The expected output is each line in the data below that includes the string "datasets".
━━━ Source records ━━━
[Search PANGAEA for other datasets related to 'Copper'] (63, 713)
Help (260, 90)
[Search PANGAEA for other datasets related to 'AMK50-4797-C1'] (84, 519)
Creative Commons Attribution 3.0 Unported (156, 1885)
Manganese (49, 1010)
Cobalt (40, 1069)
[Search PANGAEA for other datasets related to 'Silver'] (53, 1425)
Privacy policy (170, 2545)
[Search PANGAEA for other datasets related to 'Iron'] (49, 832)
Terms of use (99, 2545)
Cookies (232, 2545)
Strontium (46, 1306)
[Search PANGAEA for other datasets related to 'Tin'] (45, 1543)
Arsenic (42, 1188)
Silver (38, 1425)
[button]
━━━
▶ **Written response**
[Search PANGAEA for other datasets related to 'Copper'] (63, 713)
[Search PANGAEA for other datasets related to 'AMK50-4797-C1'] (84, 519)
[Search PANGAEA for other datasets related to 'Silver'] (53, 1425)
[Search PANGAEA for other datasets related to 'Iron'] (49, 832)
[Search PANGAEA for other datasets related to 'Tin'] (45, 1543)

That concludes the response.